Another alternative is to have all the mail (spam and non-spam) delivered to your inbox, and then let Gnus be in charge of filing it into your spam and non-spam groups. If other people manage your mail server, ask them if you can have your mail processed by the spam filter but still delivered to your inbox. If you're administering your own mail server, set up a spam filtering system such as SpamAssassin or BogoFilter, then read the documentation of your spam filtering system to find out how to process the mail.

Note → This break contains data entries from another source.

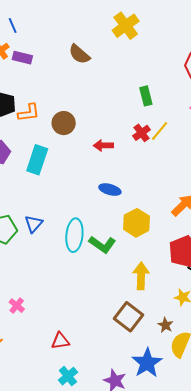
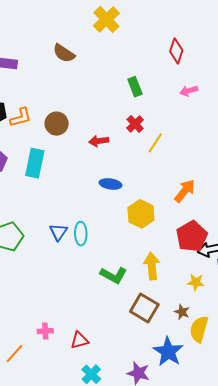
yellow line: (160, 131) -> (155, 143), moved
blue triangle: (34, 224) -> (58, 232), moved
cyan ellipse: (74, 235) -> (81, 234), size x0.7
green L-shape: (102, 244) -> (114, 275), moved
pink cross: (17, 306) -> (45, 331), moved, turned -35

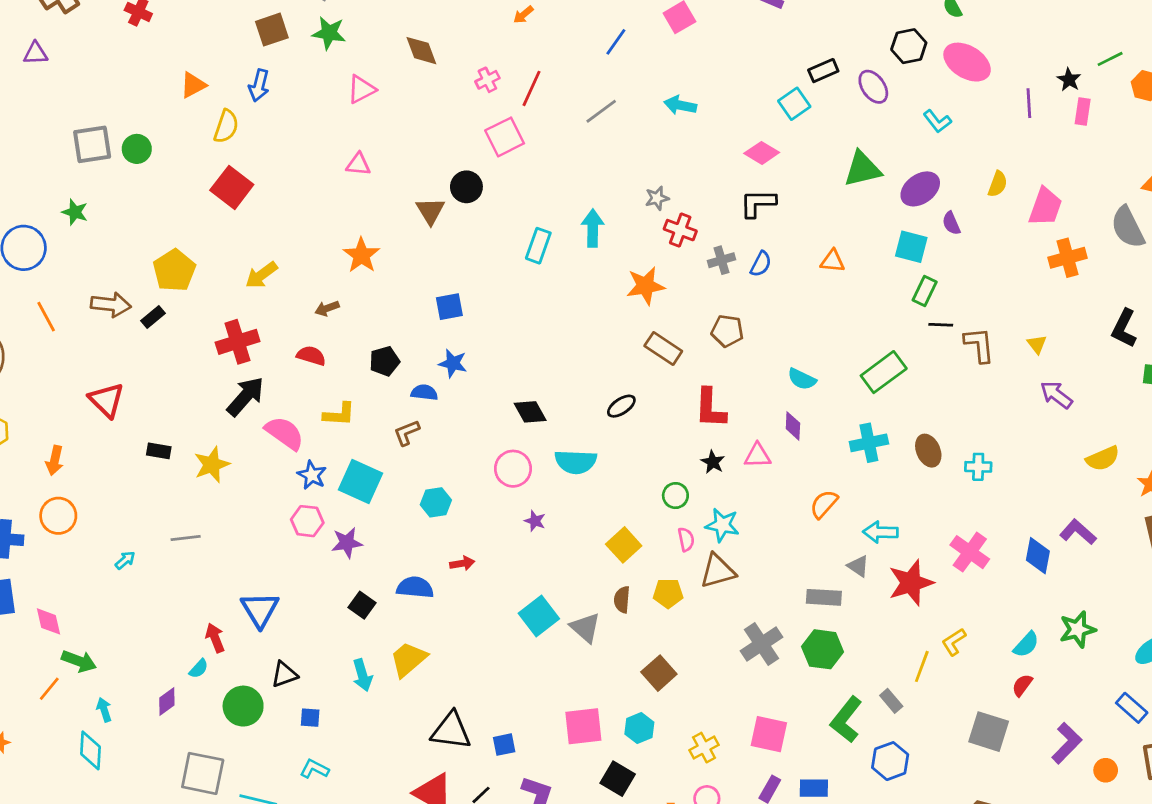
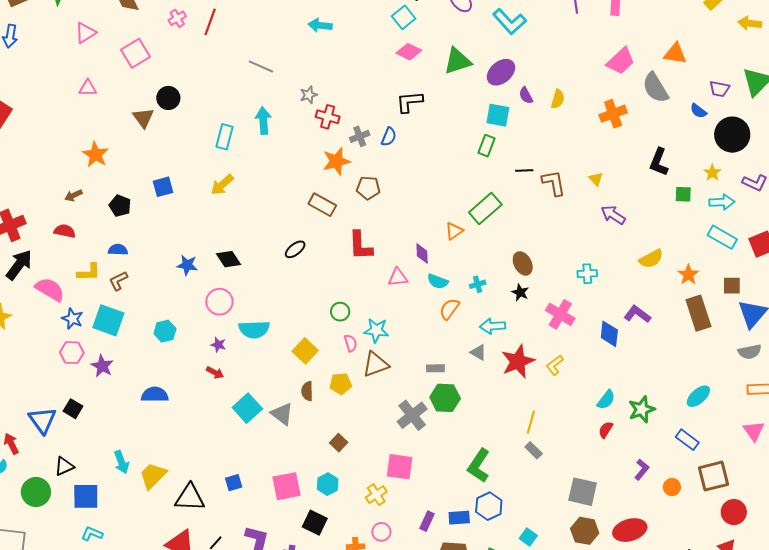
gray line: (601, 111) -> (261, 66), moved, turned 65
cyan L-shape: (937, 121) -> (509, 22), size x1.6
pink square: (505, 137) -> (135, 53), moved
pink diamond: (762, 153) -> (409, 52), moved
yellow semicircle: (998, 184) -> (558, 99), moved
black L-shape: (758, 203) -> (409, 102), moved
pink trapezoid: (1045, 207) -> (621, 61), moved, turned 32
orange triangle: (833, 261) -> (454, 231), moved, turned -36
yellow arrow: (261, 275) -> (222, 185), moved
orange star: (645, 286) -> (336, 161), moved
green rectangle: (925, 291) -> (486, 146), moved
black pentagon: (385, 361) -> (120, 206), moved, turned -30
blue star: (453, 363) -> (187, 265), moved
cyan semicircle: (802, 379) -> (438, 281), moved
blue semicircle: (424, 392) -> (118, 250), moved
brown L-shape: (407, 433) -> (118, 281), moved
cyan cross: (869, 443) -> (478, 284), moved, size x0.6
cyan semicircle: (576, 462) -> (254, 329), moved
black star: (713, 462) -> (520, 292), moved
cyan cross: (978, 467) -> (587, 274), moved
purple star: (535, 521) -> (218, 345), moved
purple star: (347, 543) -> (102, 366), turned -30
pink cross: (970, 552) -> (560, 314), moved
red arrow: (462, 563) -> (215, 373), moved, turned 42
gray rectangle: (824, 597) -> (435, 368), moved, size x0.7
black square: (362, 605) -> (73, 409), moved
green star: (1078, 629) -> (642, 409), moved
yellow L-shape: (954, 642) -> (555, 365), moved
green hexagon: (823, 649) -> (445, 398), moved
yellow trapezoid: (408, 659) -> (153, 476), moved
brown square: (659, 673) -> (339, 443), size x0.7
gray rectangle: (891, 701) -> (534, 450), moved
blue square: (310, 718) -> (86, 496), size x1.8
gray square: (989, 732) -> (583, 492), moved
pink square: (769, 734) -> (400, 467), moved
purple L-shape: (1067, 743) -> (642, 470), size x0.7
blue square: (504, 745) -> (234, 483), moved
blue hexagon: (890, 761) -> (489, 506), moved

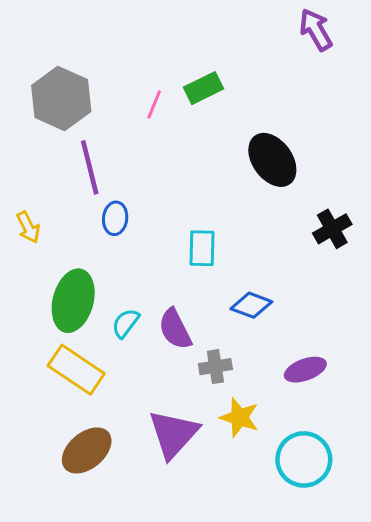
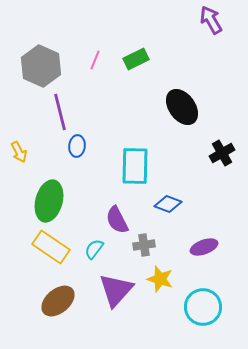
pink line: (154, 104) -> (95, 60), moved
cyan rectangle: (202, 248) -> (135, 166), size x1.5
cyan semicircle: (126, 323) -> (94, 249), moved

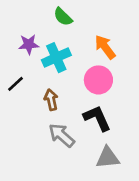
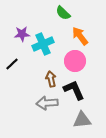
green semicircle: (63, 17) -> (63, 13), moved
brown arrow: (51, 100) -> (51, 79), moved
gray arrow: (62, 135) -> (47, 103), turned -45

Spam filtering systems typically add a header such as "X-Spam-Status" or "X-Bogosity" to messages in order to indicate which messages are spam or even how spammy they are. To check if your mail server tags your messages as spam, open one of your messages in Gnus and type C-u g (gnus-summary-show-article) to view the complete headers and message. If you find a spam-related header such as X-Spam-Status, you can use it to split your mail. Add the following to your ~/.gnus:

 (setq spam-use-regex-headers t) ;; (1)
 (setq spam-regex-headers-spam "^X-Spam-Status: Yes")   ;; (2)
 (require 'spam) ;; (3)
 (spam-initialize) ;; (4)

This configures spam.el to detect spam based on message headers(1). Set spam-regex-headers-spam to a regular expression matching the header your mail server uses to indicate spam.(2) This configuration should be done before the spam.el library is loaded(3) and initialized(4), because spam.el uses the spam-use-* variables to determine which parts of the spam library to load.

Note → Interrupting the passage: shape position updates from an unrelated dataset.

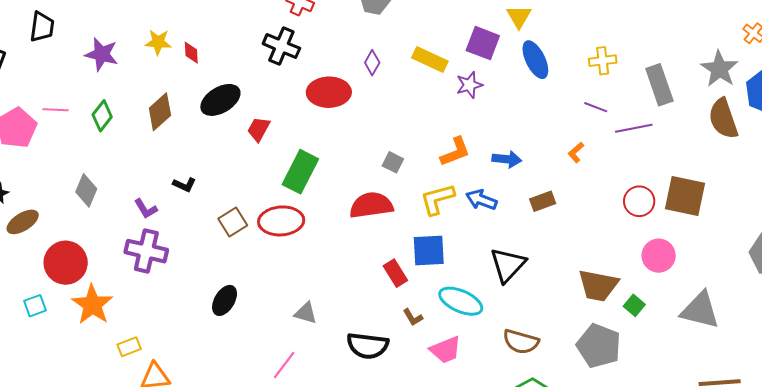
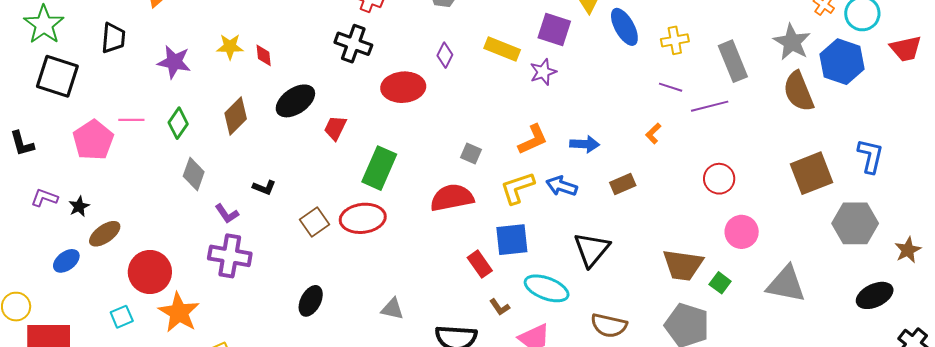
blue ellipse: (535, 60) -> (624, 27), moved
gray diamond: (86, 190) -> (194, 174), moved
brown square: (685, 196) -> (812, 173), moved, turned -30

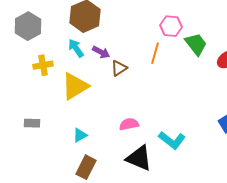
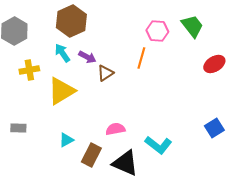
green trapezoid: (196, 44) -> (192, 26), moved
brown rectangle: (86, 167) -> (91, 155), moved

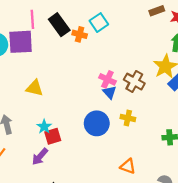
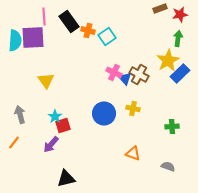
cyan square: (99, 23) -> (107, 36), moved
yellow triangle: (35, 88) -> (46, 80), turned 42
blue triangle: (110, 92) -> (125, 78), moved

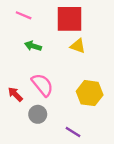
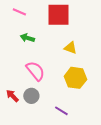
yellow triangle: (78, 46) -> (70, 48), moved
red arrow: (15, 94) -> (12, 96), moved

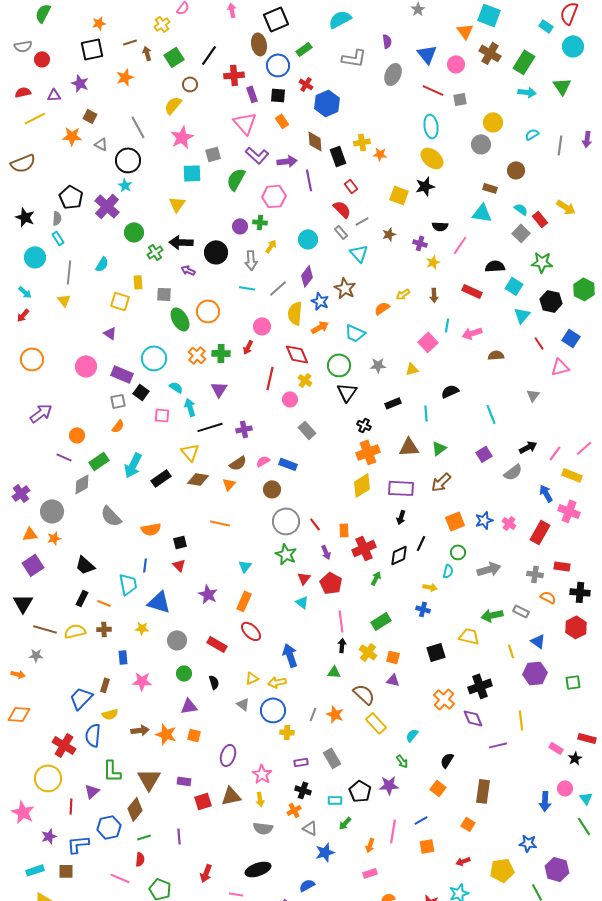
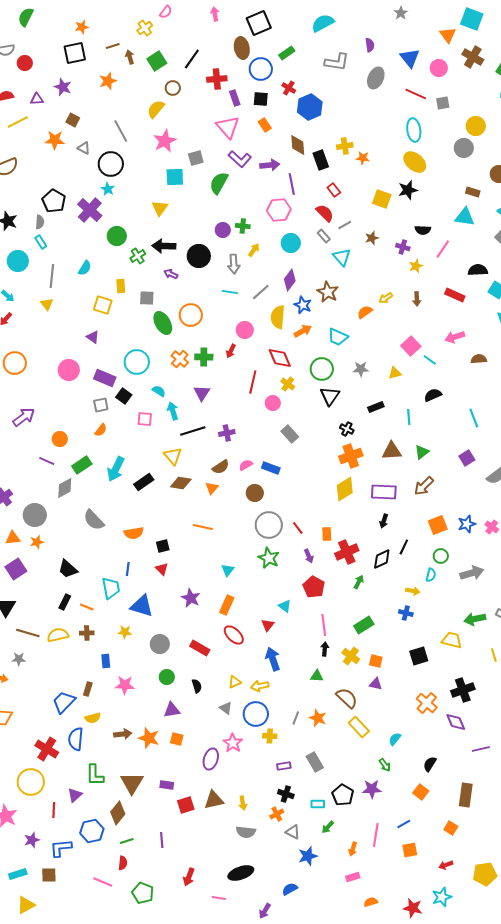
pink hexagon: (274, 196) -> (279, 210), moved
cyan line: (447, 325) -> (430, 360), moved, turned -64
red triangle: (304, 578) -> (268, 625), moved
pink star: (262, 774) -> (233, 743), moved

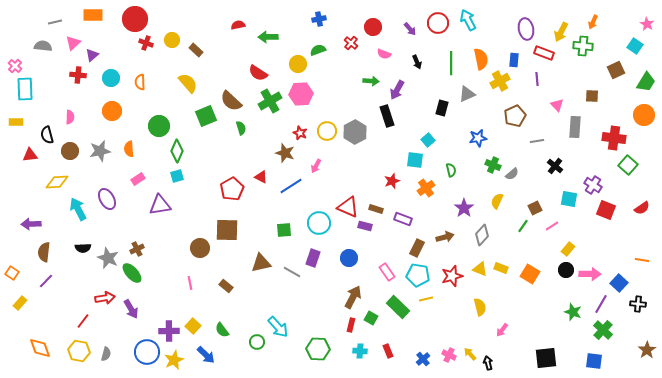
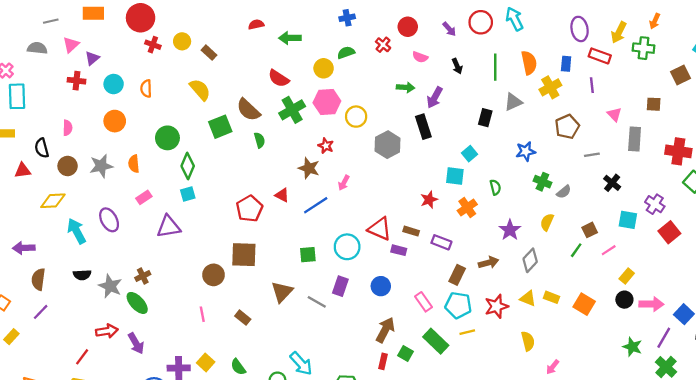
yellow circle: (327, 131) -> (356, 117), moved
red square: (606, 210) -> (669, 232), turned 30
brown triangle: (261, 263) -> (282, 292), turned -35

In order to take advantage of this, you'll also need to add a rule that splits spam messages into a different group. If you haven't set up mail splitting yet, read qthe instructions on setting up fancy mail splitting in "Project XXX: Organize mail into groups". Add (: spam-split) to either nnmail-split-fancy or nnimap-split-fancy, depending on your configuration. For example, your ~/.gnus may look like this:

(setq nnmail-split-fancy
'(
;; ... other split rules go here ...
(: spam-split)
;; ... other split rules go here ...
"mail.misc")) ; default mailbox
(draft for an upcoming book called Wicked Cool Emacs, more to come!)
  • Timo Lindfors

    Do you know an easy way to have gnus sort messages by their spam score efficiently? This way I would only need to “review” the messages that are just barely over the spam limit and could be real messages.

    • David

      That depends on the spam filter you use.

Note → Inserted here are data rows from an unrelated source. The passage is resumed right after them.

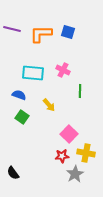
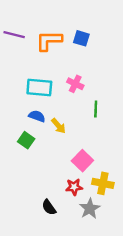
blue semicircle: (19, 95) -> (37, 116), moved
black semicircle: (13, 173) -> (49, 207), moved

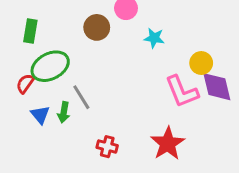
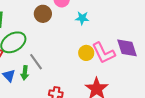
yellow circle: (201, 63) -> (86, 53), moved

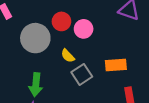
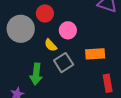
pink circle: (84, 29) -> (68, 30), moved
green arrow: (36, 85) -> (36, 74), moved

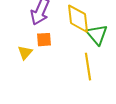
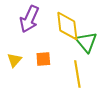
orange square: (44, 40) -> (43, 59), moved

      For Spam-Assassin with the Bayes plugin, you can apply different scores to BAYES_00 up to the BAYES_99 tags and sort by score. Note that you have to add the X-Spam header to gnus-extra-headers to score them efficiently.

      Otherwise, it’s not difficult to define your own sort functions dependent on some header value. The following two examples should give you an idea how achieve that:

      Bogofilter:

      http://www.emacswiki.org/cgi-bin/wiki/GnusBogofilter

      CRM114:

      http://www.emacswiki.org/cgi-bin/wiki/GnusMailreaver

    • I maintain spam.el, the Gnus anti-spam library, and welcome any questions or suggestions in the Gnus mailing list, newsgroup, or here.

      You can sort message by their spam score, which is calculated specifically for every backend that supports it. For instance, I use


      (defun tzz-gnus-override-spam (group)
      (setq
      gnus-article-sort-functions
      '(spam-article-sort-by-spam-status)))

      for my spam groups, but not for regular groups (in regular groups, I sort by article number). This works for Bogofilter, CRM114, and others.

  • That sounds like a job for scoring. =) More on that later!

  • deb

    Hello,

    I use gnus and would like to install a filtering spam method as those described here. But it is not clear enough how to proceed, what to install and
    how to configure,

    would you have a very basic configuration to start with ?
    with bogofilter, something that would learn from mails manually
    marked as spam ? and put it into a local spam folder

    I use gnus in conjunction with dovecot and offlineimap,
    I maintain an imap server on my laptop, which is synchronized with
    that of my ISP, then gnus asks this local server.

    Thanks in advance for your help

    Best regards

  • Unfortunately, I haven’t gotten around to re-setting up Gnus on my Windows computer. Would you like to check the Emacs Wiki or ask in the Gnus user newsgroup?